*Exercise objective:* Nothing should differ between your answer and the records.
== Segment start ==
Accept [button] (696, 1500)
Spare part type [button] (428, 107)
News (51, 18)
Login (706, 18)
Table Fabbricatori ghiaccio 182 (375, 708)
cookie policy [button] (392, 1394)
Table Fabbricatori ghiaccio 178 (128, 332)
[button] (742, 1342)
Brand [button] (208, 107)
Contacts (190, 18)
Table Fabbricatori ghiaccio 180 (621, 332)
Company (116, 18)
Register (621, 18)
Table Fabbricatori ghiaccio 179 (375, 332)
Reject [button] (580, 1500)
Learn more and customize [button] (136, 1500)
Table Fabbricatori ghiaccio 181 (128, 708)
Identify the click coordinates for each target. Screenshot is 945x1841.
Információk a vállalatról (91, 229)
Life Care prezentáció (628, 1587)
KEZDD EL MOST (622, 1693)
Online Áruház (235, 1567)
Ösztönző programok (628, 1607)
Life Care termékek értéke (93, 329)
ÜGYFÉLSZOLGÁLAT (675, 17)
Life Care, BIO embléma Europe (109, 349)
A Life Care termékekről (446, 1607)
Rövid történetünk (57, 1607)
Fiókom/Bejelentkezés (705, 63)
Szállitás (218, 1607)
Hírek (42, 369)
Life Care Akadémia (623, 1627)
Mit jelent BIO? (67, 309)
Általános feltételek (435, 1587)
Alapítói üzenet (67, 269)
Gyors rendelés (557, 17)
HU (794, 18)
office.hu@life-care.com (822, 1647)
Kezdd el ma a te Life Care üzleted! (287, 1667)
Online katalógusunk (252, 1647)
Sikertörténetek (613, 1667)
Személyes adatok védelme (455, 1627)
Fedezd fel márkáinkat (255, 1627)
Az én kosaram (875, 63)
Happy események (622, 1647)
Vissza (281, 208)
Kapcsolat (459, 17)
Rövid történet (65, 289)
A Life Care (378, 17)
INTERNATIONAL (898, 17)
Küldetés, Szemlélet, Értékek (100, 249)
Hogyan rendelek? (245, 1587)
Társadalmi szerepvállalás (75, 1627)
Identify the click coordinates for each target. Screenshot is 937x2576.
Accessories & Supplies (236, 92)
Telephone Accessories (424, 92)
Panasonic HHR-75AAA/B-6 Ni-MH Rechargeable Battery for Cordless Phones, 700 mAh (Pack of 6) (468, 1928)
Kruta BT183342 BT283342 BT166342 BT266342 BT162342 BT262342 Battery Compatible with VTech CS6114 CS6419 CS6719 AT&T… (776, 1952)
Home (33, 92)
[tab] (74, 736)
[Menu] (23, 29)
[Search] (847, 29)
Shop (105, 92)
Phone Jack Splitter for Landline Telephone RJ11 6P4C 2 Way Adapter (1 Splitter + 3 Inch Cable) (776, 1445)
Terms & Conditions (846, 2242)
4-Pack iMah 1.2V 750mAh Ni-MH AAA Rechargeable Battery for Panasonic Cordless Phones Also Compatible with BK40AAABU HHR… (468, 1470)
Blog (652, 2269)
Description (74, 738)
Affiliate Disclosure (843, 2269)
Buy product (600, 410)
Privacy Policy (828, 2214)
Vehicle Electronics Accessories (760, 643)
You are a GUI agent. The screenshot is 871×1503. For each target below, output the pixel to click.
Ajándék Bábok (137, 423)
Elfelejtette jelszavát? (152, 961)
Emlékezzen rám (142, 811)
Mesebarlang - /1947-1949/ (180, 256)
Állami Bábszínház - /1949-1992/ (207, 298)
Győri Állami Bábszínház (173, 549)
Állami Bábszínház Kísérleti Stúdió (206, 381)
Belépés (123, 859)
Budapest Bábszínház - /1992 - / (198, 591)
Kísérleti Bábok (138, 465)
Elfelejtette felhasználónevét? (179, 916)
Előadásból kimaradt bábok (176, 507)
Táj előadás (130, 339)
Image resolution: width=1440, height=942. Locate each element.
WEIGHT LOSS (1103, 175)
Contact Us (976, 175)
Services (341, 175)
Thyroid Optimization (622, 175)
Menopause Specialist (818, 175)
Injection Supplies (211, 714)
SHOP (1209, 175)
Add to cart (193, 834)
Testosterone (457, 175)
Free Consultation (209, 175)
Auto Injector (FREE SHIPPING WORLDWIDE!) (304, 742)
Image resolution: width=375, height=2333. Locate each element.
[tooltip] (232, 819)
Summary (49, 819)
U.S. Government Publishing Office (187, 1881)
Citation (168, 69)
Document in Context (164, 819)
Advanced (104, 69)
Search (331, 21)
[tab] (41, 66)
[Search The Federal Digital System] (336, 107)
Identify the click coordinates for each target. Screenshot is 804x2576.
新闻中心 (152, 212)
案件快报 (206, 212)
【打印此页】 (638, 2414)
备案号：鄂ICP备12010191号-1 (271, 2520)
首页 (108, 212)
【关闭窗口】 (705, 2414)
== Segment end ==
*Response:*
Accept [button] (696, 1500)
Spare part type [button] (428, 107)
News (51, 18)
Login (706, 18)
Table Fabbricatori ghiaccio 182 (375, 708)
cookie policy [button] (392, 1394)
Table Fabbricatori ghiaccio 178 (128, 332)
[button] (742, 1342)
Brand [button] (208, 107)
Contacts (190, 18)
Table Fabbricatori ghiaccio 180 (621, 332)
Company (116, 18)
Register (621, 18)
Table Fabbricatori ghiaccio 179 (375, 332)
Reject [button] (580, 1500)
Learn more and customize [button] (136, 1500)
Table Fabbricatori ghiaccio 181 (128, 708)
Identify the click coordinates for each target. Screenshot is 945x1841.
Információk a vállalatról (91, 229)
Life Care prezentáció (628, 1587)
KEZDD EL MOST (622, 1693)
Online Áruház (235, 1567)
Ösztönző programok (628, 1607)
Life Care termékek értéke (93, 329)
ÜGYFÉLSZOLGÁLAT (675, 17)
Life Care, BIO embléma Europe (109, 349)
A Life Care termékekről (446, 1607)
Rövid történetünk (57, 1607)
Fiókom/Bejelentkezés (705, 63)
Szállitás (218, 1607)
Hírek (42, 369)
Life Care Akadémia (623, 1627)
Mit jelent BIO? (67, 309)
Általános feltételek (435, 1587)
Alapítói üzenet (67, 269)
Gyors rendelés (557, 17)
HU (794, 18)
office.hu@life-care.com (822, 1647)
Kezdd el ma a te Life Care üzleted! (287, 1667)
Online katalógusunk (252, 1647)
Sikertörténetek (613, 1667)
Személyes adatok védelme (455, 1627)
Fedezd fel márkáinkat (255, 1627)
Az én kosaram (875, 63)
Happy események (622, 1647)
Vissza (281, 208)
Kapcsolat (459, 17)
Rövid történet (65, 289)
A Life Care (378, 17)
INTERNATIONAL (898, 17)
Küldetés, Szemlélet, Értékek (100, 249)
Hogyan rendelek? (245, 1587)
Társadalmi szerepvállalás (75, 1627)
Identify the click coordinates for each target. Screenshot is 937x2576.
Accessories & Supplies (236, 92)
Telephone Accessories (424, 92)
Panasonic HHR-75AAA/B-6 Ni-MH Rechargeable Battery for Cordless Phones, 700 mAh (Pack of 6) (468, 1928)
Kruta BT183342 BT283342 BT166342 BT266342 BT162342 BT262342 Battery Compatible with VTech CS6114 CS6419 CS6719 AT&T… (776, 1952)
Home (33, 92)
[tab] (74, 736)
[Menu] (23, 29)
[Search] (847, 29)
Shop (105, 92)
Phone Jack Splitter for Landline Telephone RJ11 6P4C 2 Way Adapter (1 Splitter + 3 Inch Cable) (776, 1445)
Terms & Conditions (846, 2242)
4-Pack iMah 1.2V 750mAh Ni-MH AAA Rechargeable Battery for Panasonic Cordless Phones Also Compatible with BK40AAABU HHR… (468, 1470)
Blog (652, 2269)
Description (74, 738)
Affiliate Disclosure (843, 2269)
Buy product (600, 410)
Privacy Policy (828, 2214)
Vehicle Electronics Accessories (760, 643)
You are a GUI agent. The screenshot is 871×1503. For each target below, output the pixel to click.
Ajándék Bábok (137, 423)
Elfelejtette jelszavát? (152, 961)
Emlékezzen rám (142, 811)
Mesebarlang - /1947-1949/ (180, 256)
Állami Bábszínház - /1949-1992/ (207, 298)
Győri Állami Bábszínház (173, 549)
Állami Bábszínház Kísérleti Stúdió (206, 381)
Belépés (123, 859)
Budapest Bábszínház - /1992 - / (198, 591)
Kísérleti Bábok (138, 465)
Elfelejtette felhasználónevét? (179, 916)
Előadásból kimaradt bábok (176, 507)
Táj előadás (130, 339)
Image resolution: width=1440, height=942. Locate each element.
WEIGHT LOSS (1103, 175)
Contact Us (976, 175)
Services (341, 175)
Thyroid Optimization (622, 175)
Menopause Specialist (818, 175)
Injection Supplies (211, 714)
SHOP (1209, 175)
Add to cart (193, 834)
Testosterone (457, 175)
Free Consultation (209, 175)
Auto Injector (FREE SHIPPING WORLDWIDE!) (304, 742)
Image resolution: width=375, height=2333. Locate each element.
[tooltip] (232, 819)
Summary (49, 819)
U.S. Government Publishing Office (187, 1881)
Citation (168, 69)
Document in Context (164, 819)
Advanced (104, 69)
Search (331, 21)
[tab] (41, 66)
[Search The Federal Digital System] (336, 107)
Identify the click coordinates for each target. Screenshot is 804x2576.
新闻中心 (152, 212)
案件快报 (206, 212)
【打印此页】 (638, 2414)
备案号：鄂ICP备12010191号-1 (271, 2520)
首页 (108, 212)
【关闭窗口】 (705, 2414)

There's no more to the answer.